Leo Igwe is stepping down as International Humanist and Ethical Union (IHEU) Representative for Western and Southern Africa, in order to start a three year research programme on “Witchcraft accusations in Africa” at the University of Bayreuth, in Germany.
IHEU president, Sonja Eggerickx said, “Humanists will miss Leo’s work in Africa, and Africa will miss Leo’s work for Humanism. He has been a true champion of Humanism, even risking his life to save the victims of religious abuse. I’ve lost count of the times he has taken a stand for Humanism only to be paid back with arrests and beatings. We have never been able to thank him enough for his inspiring leadership and courage, but perhaps his best reward is to know that his work will continue in the form of dozens of activist Humanist groups across Africa who have been inspired by his wonderful work.”
Leo Igwe first contacted IHEU in the 1990s after he formed the Nigerian Humanist Movement, and he attended the 14th World Humanist Congress in Mumbai, India, in 1999. He went on to help organize IHEU conferences in Uganda and Nigeria in 2004.
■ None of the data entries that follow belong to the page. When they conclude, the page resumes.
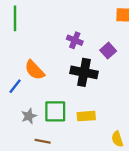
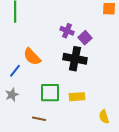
purple square: (108, 51) -> (85, 38), moved
gray star: (29, 116) -> (12, 95), moved

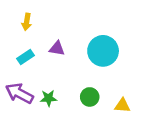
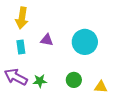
yellow arrow: (27, 22) -> (22, 18), size x1.5
cyan rectangle: (25, 57) -> (21, 47), turned -64

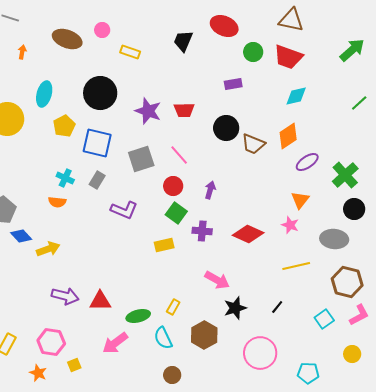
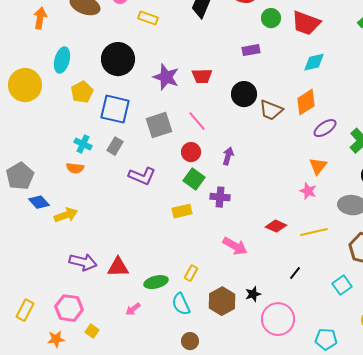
orange arrow: (22, 52) -> (40, 18), size x1.5
red diamond: (248, 234) -> (276, 226), moved, size x0.7
black star: (235, 308) -> (253, 294), moved, size x0.7
pink arrow: (115, 343) -> (133, 309), size x0.6
yellow square: (74, 365) -> (92, 331), turned -32
orange star: (38, 373) -> (56, 339), turned -30

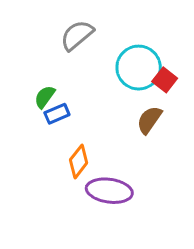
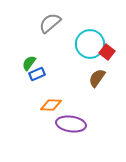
orange diamond: (79, 161) -> (51, 105), turned 55

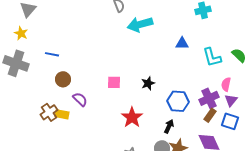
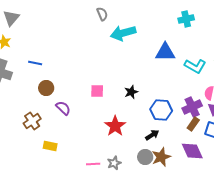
blue triangle: (182, 43) -> (165, 52), size x1.5
cyan L-shape: (212, 57) -> (195, 66), turned -45
yellow rectangle: (62, 114) -> (50, 146), moved
black arrow: (169, 126) -> (152, 135), turned 32

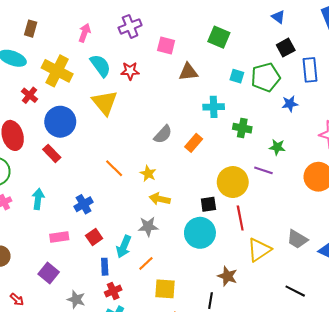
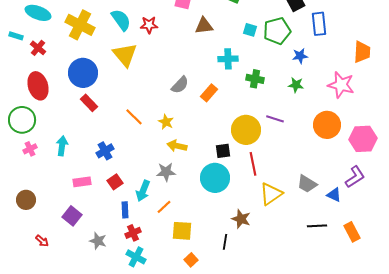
red cross: (30, 95) -> (38, 48), moved
green star: (277, 147) -> (296, 85), moved
red rectangle: (52, 153) -> (89, 103), moved
black line: (295, 291) -> (317, 226), moved, turned -30

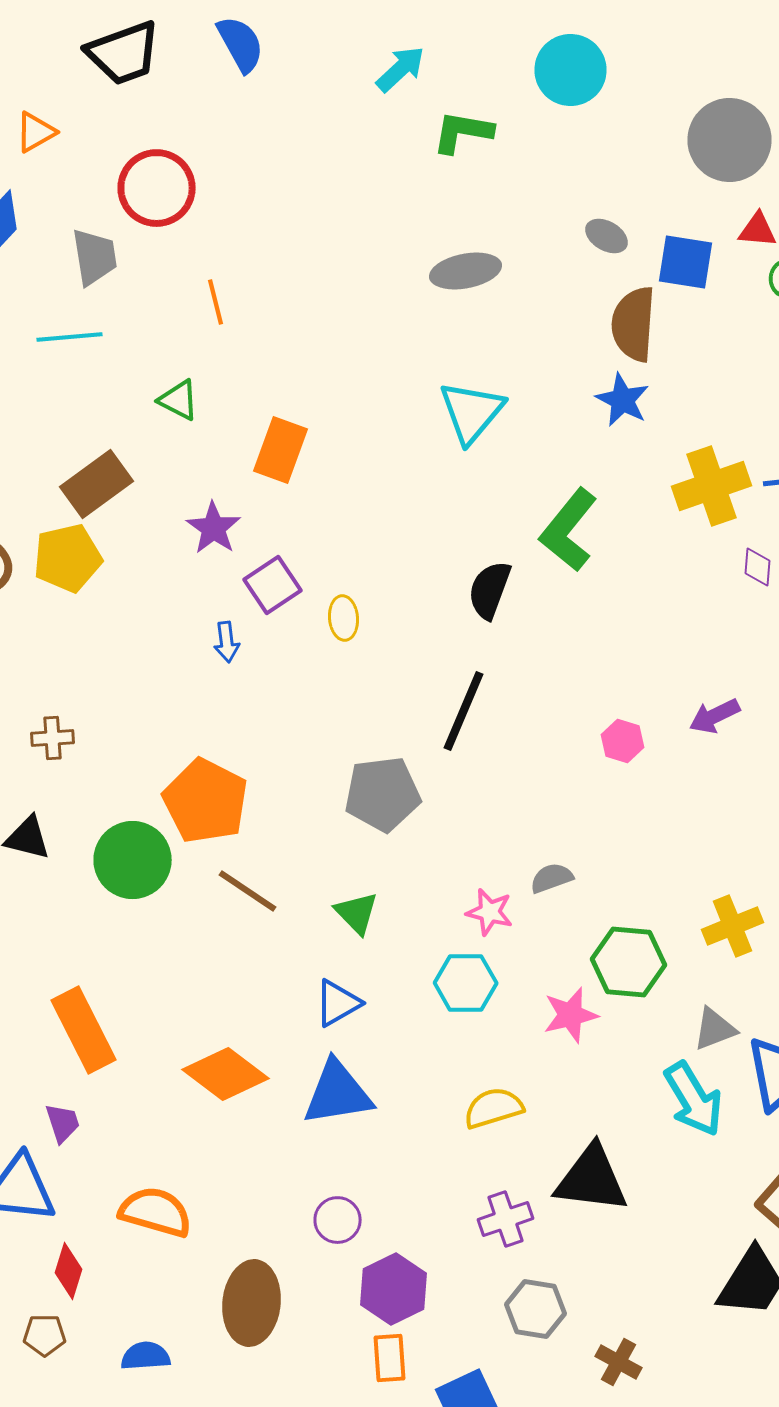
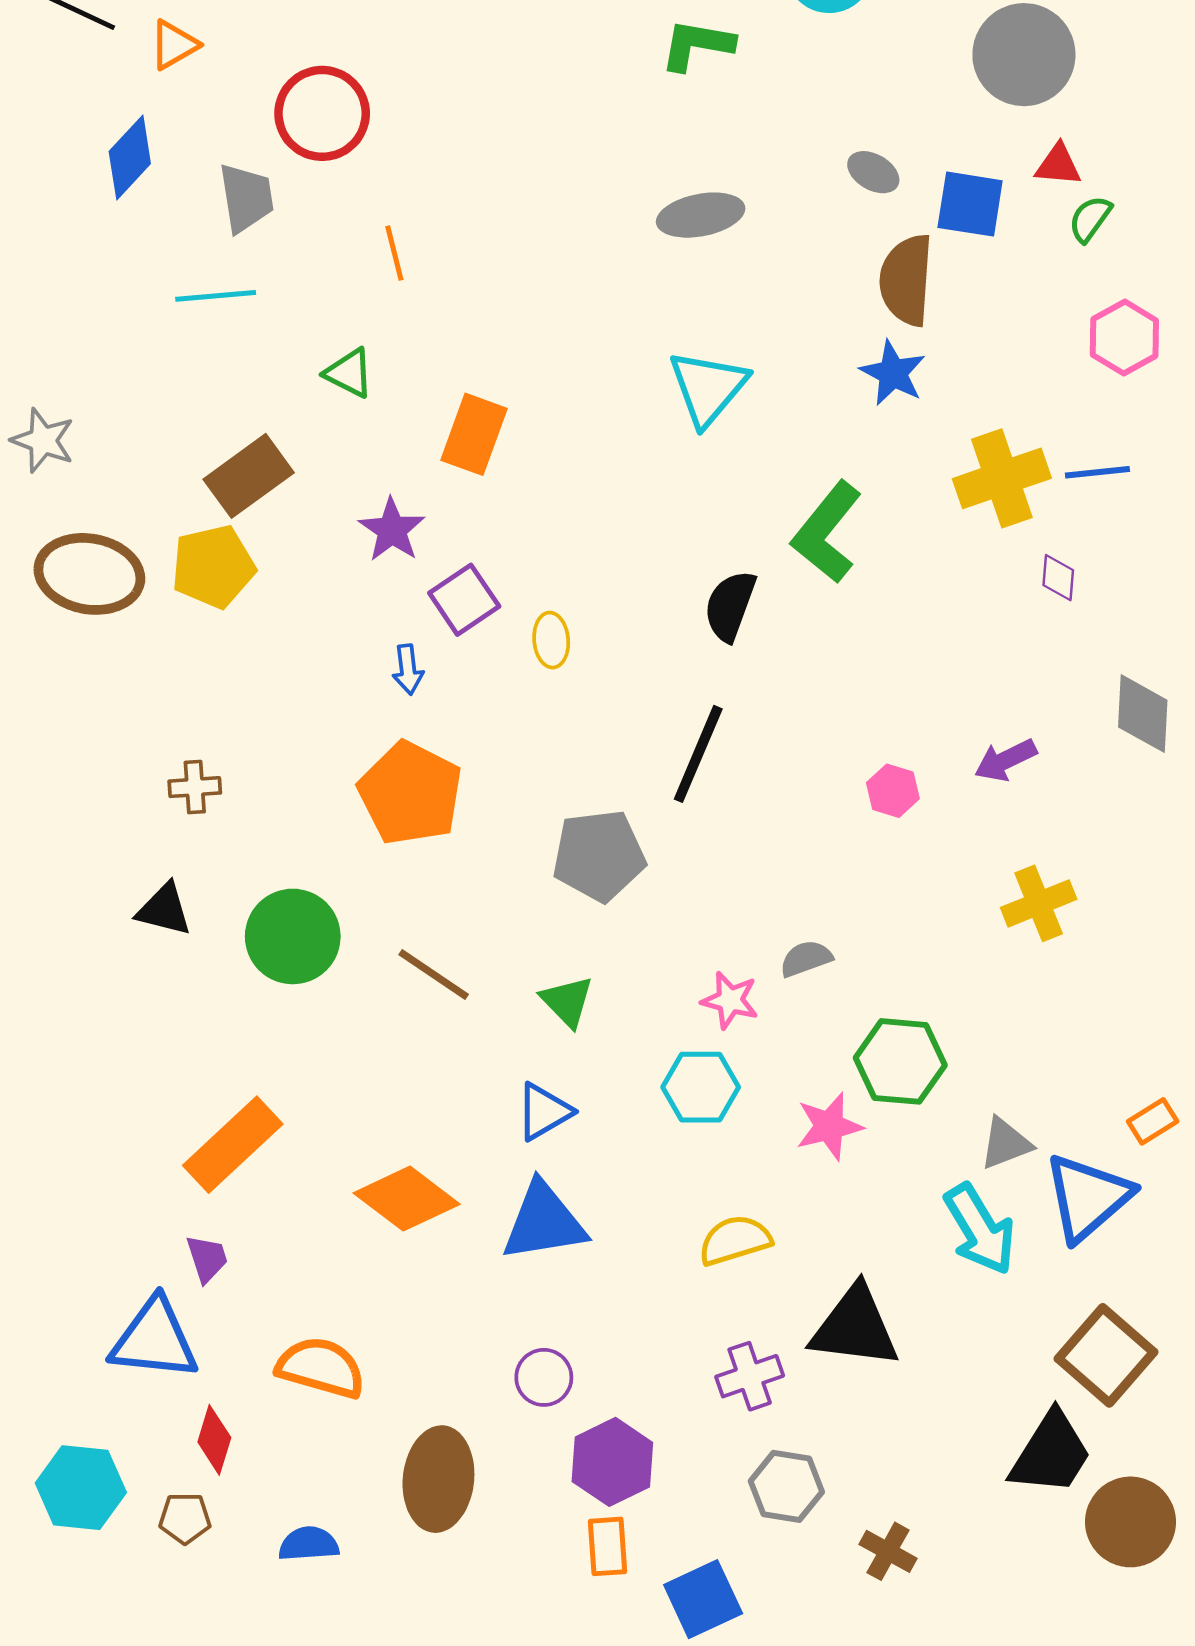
orange pentagon: (206, 801) -> (410, 793), moved
yellow cross: (732, 926) -> (1039, 903), moved
orange rectangle: (84, 1030) -> (233, 1145), turned 74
In May 2007, IHEU hired Igwe as part of its push to help take Humanism in Africa to the next level. Igwe worked alongside Deo Ssekitooleko, IHEU’s Representative for East Africa, who is based in Uganda.
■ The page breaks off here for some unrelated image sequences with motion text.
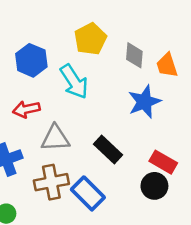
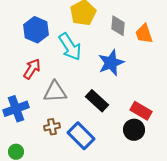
blue star: (144, 102) -> (111, 63), moved
red arrow: (26, 109) -> (32, 69), turned 135
brown cross: (51, 182) -> (52, 127), size x0.6

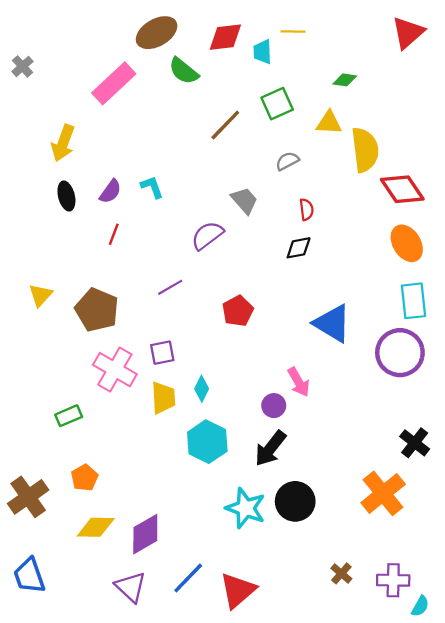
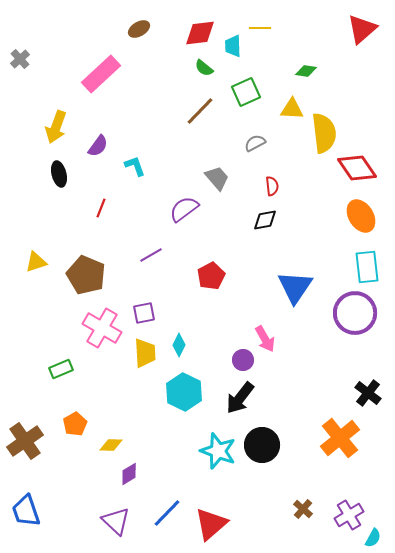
brown ellipse: (157, 33) -> (139, 29), size x0.6
green semicircle: (184, 71) -> (204, 68), moved, size x0.7
purple semicircle: (110, 191) -> (98, 146), moved
yellow triangle: (41, 295) -> (36, 262), turned 30
blue triangle: (332, 323) -> (295, 287), turned 33
yellow diamond: (96, 527) -> (111, 445), moved, size x0.7
purple diamond: (145, 534) -> (129, 474), size x0.6
purple cross: (393, 580) -> (349, 515), turned -32

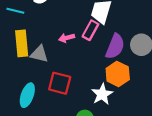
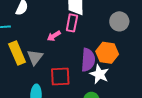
purple semicircle: (115, 46) -> (88, 60), moved
gray triangle: (39, 54) -> (35, 57), turned -48

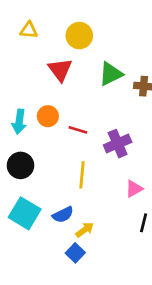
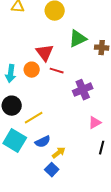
red triangle: (60, 70) -> (45, 53), moved
red line: (78, 130) -> (57, 71), moved
yellow line: (82, 175) -> (34, 118), moved, turned 54

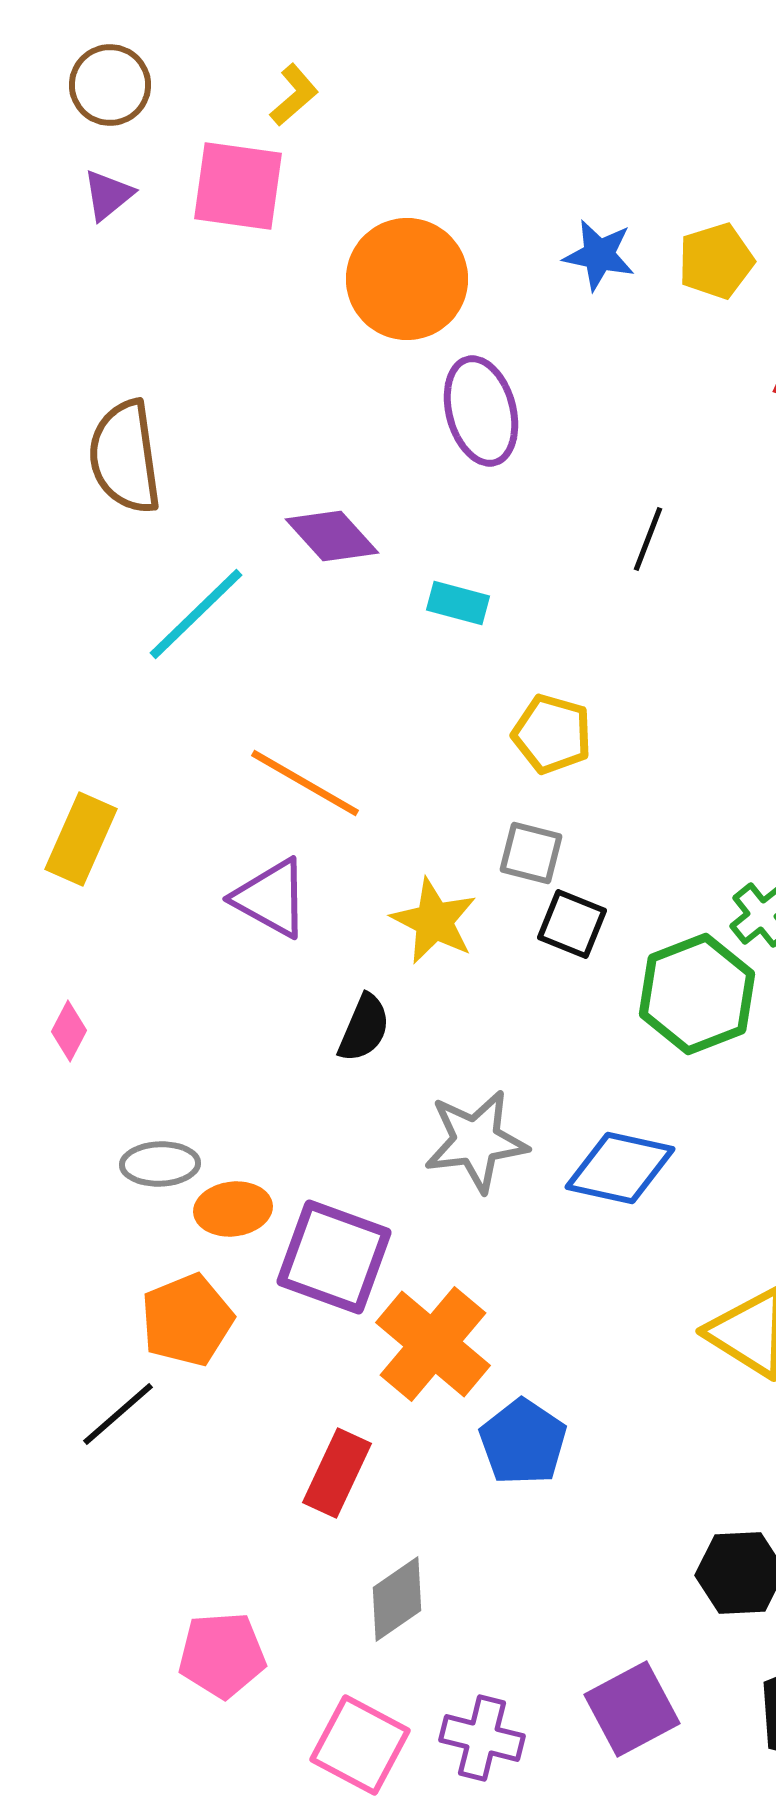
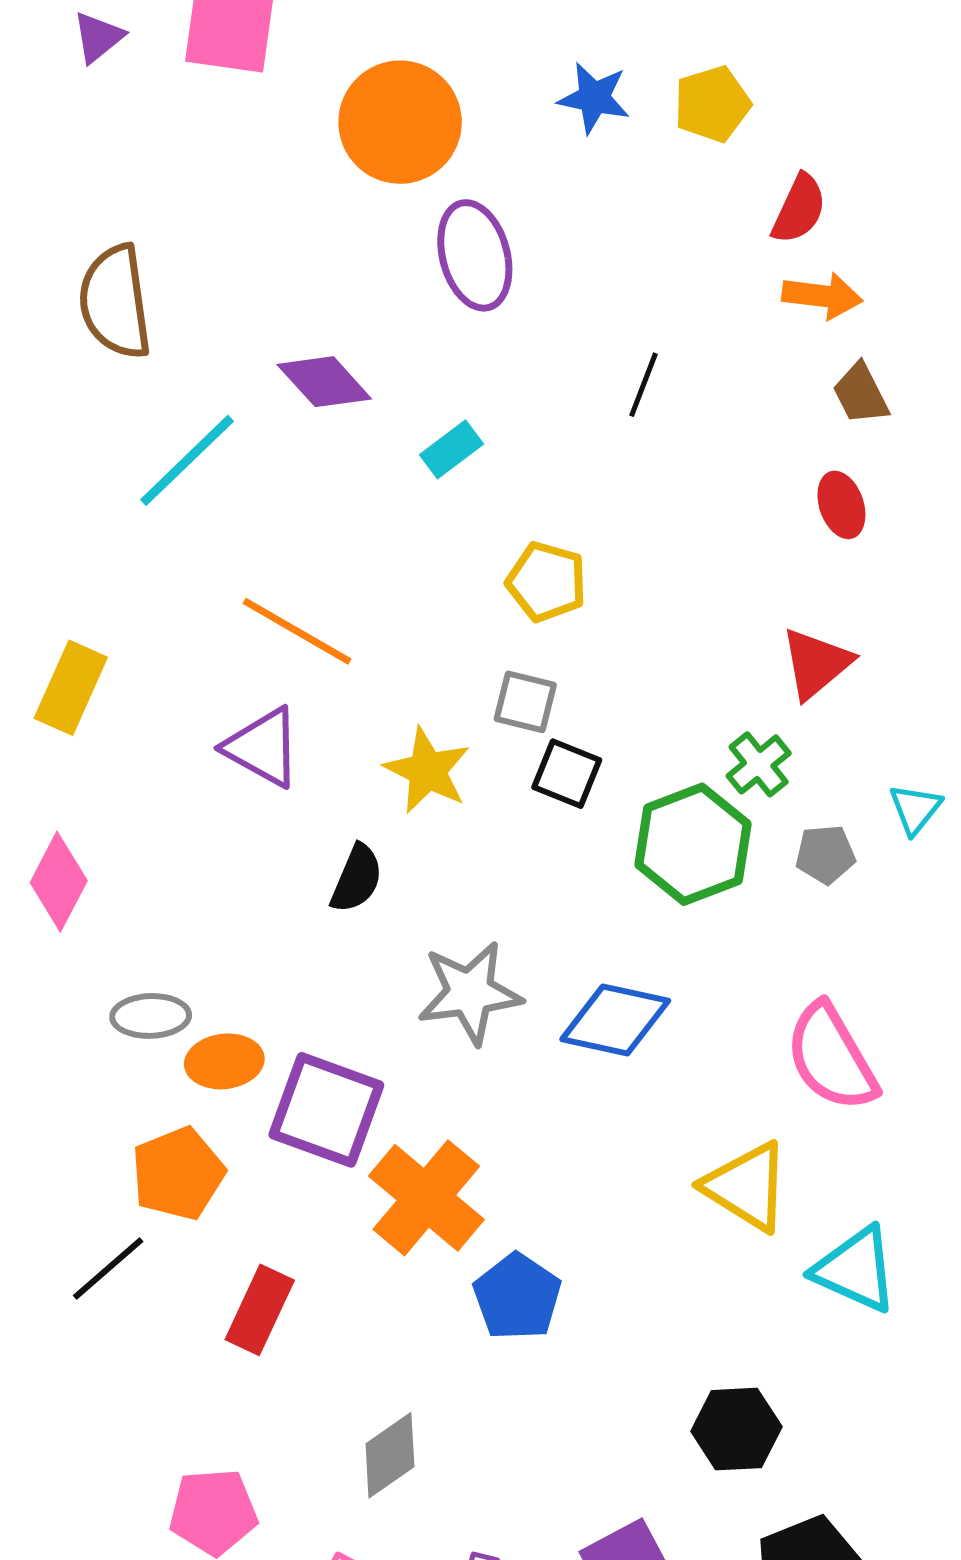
cyan rectangle: (458, 603) -> (452, 449), turned -52
pink diamond: (69, 1031) -> (59, 882), size x1.6
red rectangle: (337, 1473) -> (260, 1310), moved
Since he started working for IHEU, Igwe has greatly boosted the presence, visibility, and influence of Humanism in Africa. Igwe’s work to start new Humanist organizations, and to nurture and strengthen fledgling groups, has helped the growth of organized Humanism in Malawi, Uganda, Nigeria, South Africa, Gambia, Senegal, Benin, and Ghana.
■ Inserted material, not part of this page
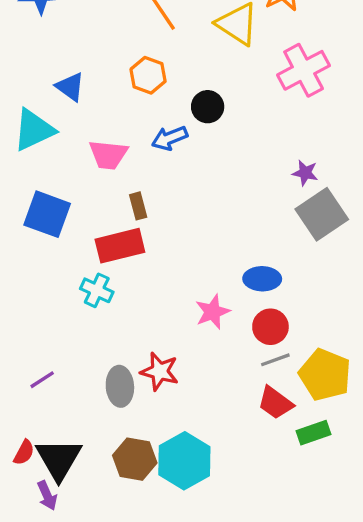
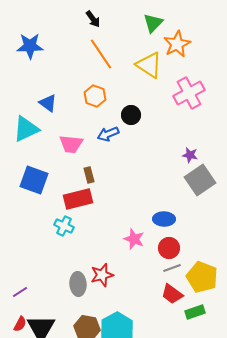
pink star: (213, 312) -> (134, 239), turned -30
red star: (160, 371) -> (102, 275), turned -30
purple line: (42, 380) -> (20, 292), moved

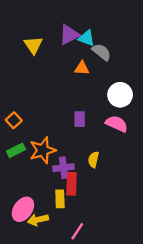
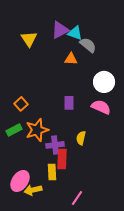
orange square: (14, 120) -> (21, 104), moved
pink line: (77, 231) -> (77, 198), moved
Igwe worked for the IHEU to gain observer status at the African Commission on Human and Peoples’ Rights, which is part of the African Union. Igwe has been a frequent contributor to meetings of the African Commission, adding a secular voice to African debates on human rights.
The visibility of Humanism in Africa has risen dramatically, thanks to Igwe’s work. His articles and activities are frequently featured in newspapers in Nigeria and across Africa. And his work combatting witch hunts, especially in Nigeria and Malawi, has been featured on TV and radio in Europe and as far afield as Australia and North America.
On several occasions, Igwe has personally saved children who have been beaten, raped and faced death because they have been accused of witchcraft. It is to build on his work to combat witch hunts that Igwe is moving to the University of Bayreuth in Germany, starting October 2011.
Igwe said, “I wish to thank IHEU for giving me this opportunity to serve and to contribute to the furtherance of the Humanist cause in Africa. These past few years of working for IHEU will remain some of the best moments of my life. I never thought that IHEU would operate in this way in Africa in my life time. In spite of my research program, I will remain active and involved in IHEU activities and in promoting humanism in Africa.”